> _Exercise prompt_:
Which lines run from the one containing "sullo sviluppo dell’individuo, piuttosto" to the end of the listing? Copy them out exactly, leaving out the rest.

> _Records to use_:
Segment Open

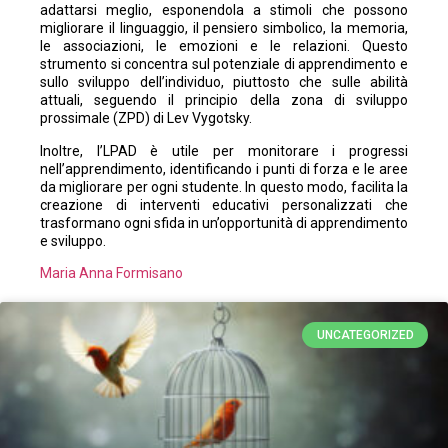
adattarsi meglio, esponendola a stimoli che possono
migliorare il linguaggio, il pensiero simbolico, la memoria,
le associazioni, le emozioni e le relazioni. Questo
strumento si concentra sul potenziale di apprendimento e
sullo sviluppo dell’individuo, piuttosto che sulle abilità
attuali, seguendo il principio della zona di sviluppo
prossimale (ZPD) di Lev Vygotsky.
Inoltre, l’LPAD è utile per monitorare i progressi
nell’apprendimento, identificando i punti di forza e le aree
da migliorare per ogni studente. In questo modo, facilita la
creazione di interventi educativi personalizzati che
trasformano ogni sfida in un’opportunità di apprendimento
e sviluppo.
Maria Anna Formisano
UNCATEGORIZED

Segment Closed

> _Written reply_:
sullo sviluppo dell’individuo, piuttosto che sulle abilità
attuali, seguendo il principio della zona di sviluppo
prossimale (ZPD) di Lev Vygotsky.
Inoltre, l’LPAD è utile per monitorare i progressi
nell’apprendimento, identificando i punti di forza e le aree
da migliorare per ogni studente. In questo modo, facilita la
creazione di interventi educativi personalizzati che
trasformano ogni sfida in un’opportunità di apprendimento
e sviluppo.
Maria Anna Formisano
UNCATEGORIZED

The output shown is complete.